He says he's going to draw on that familiar subject matter through much of his work for his two-year term as the city's new poet laureate, and he will continue his own personal projects. In one of those projects, titled "Space City Mixtape," he will hold writing sessions at different locations all over the city in partnership with the Houston Public Library. He'll then record some of the people who participated in those writing sessions reading the pieces they developed, which will eventually be available on both free and paid streaming platforms like Spotify.

"I'm really interested in seeing the full gamut of Houston," he says of the project.

Outspoken Bean also helped organize an experimental interdisciplinary micro-festival at UH's Blaffer Art Museum that kicks off on May 23 and runs through June 5. A survey of performance across dance, theater, music, spoken work and visual art, the micro-festival, organized in tandem with guest curators Aisha Tida Abbassi, Rivkah French, Julia Barbosa Landois, Jake Sandridge and Sixto Wagan, will be free and open to the public.

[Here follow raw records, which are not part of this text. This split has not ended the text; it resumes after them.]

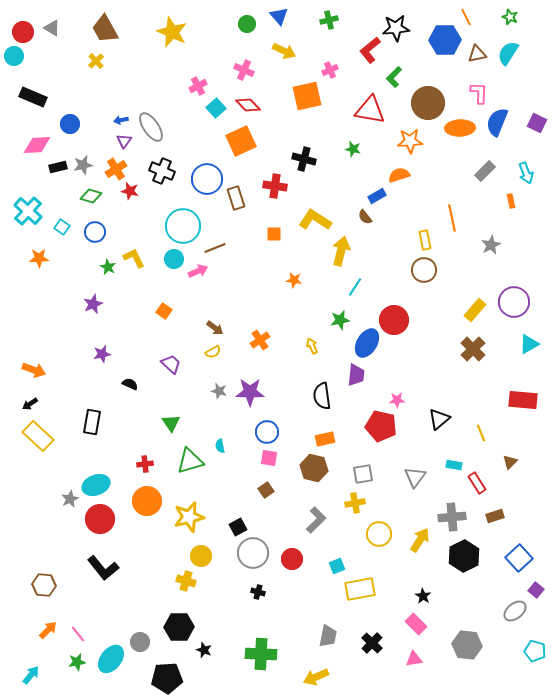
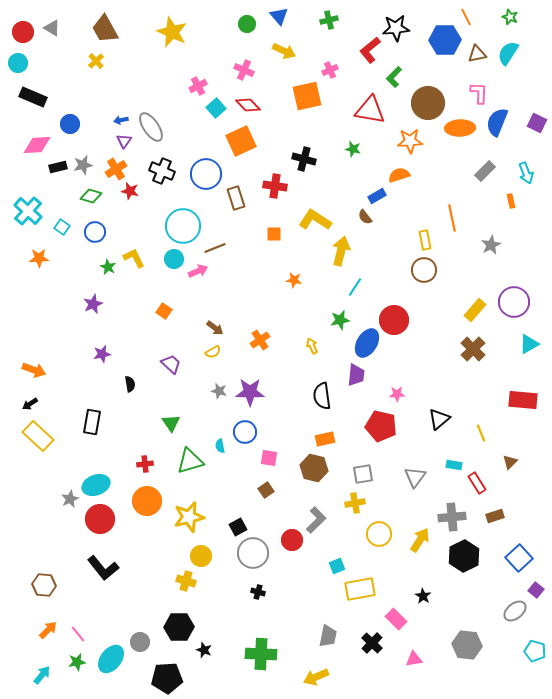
cyan circle at (14, 56): moved 4 px right, 7 px down
blue circle at (207, 179): moved 1 px left, 5 px up
black semicircle at (130, 384): rotated 56 degrees clockwise
pink star at (397, 400): moved 6 px up
blue circle at (267, 432): moved 22 px left
red circle at (292, 559): moved 19 px up
pink rectangle at (416, 624): moved 20 px left, 5 px up
cyan arrow at (31, 675): moved 11 px right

Based in the Heights, where he has lived for the past eight years, Outspoken Bean jokes that if he hadn't been named as the city's poet laureate, he would have just named himself as the "Heights' Poet Laureate" and sent out a press release announcing his newly created position. In all honestly though, he says he's very excited about using his latest honor to build some bridges through his words and his work.

"I see this as a launching pad for me. This is the biggest honor I've ever gotten, and I've gotten some big honors before, but not this big, and I don't want this to be the last one," he muses. "I don't know what all of these projects are yet, but I want to do all of them."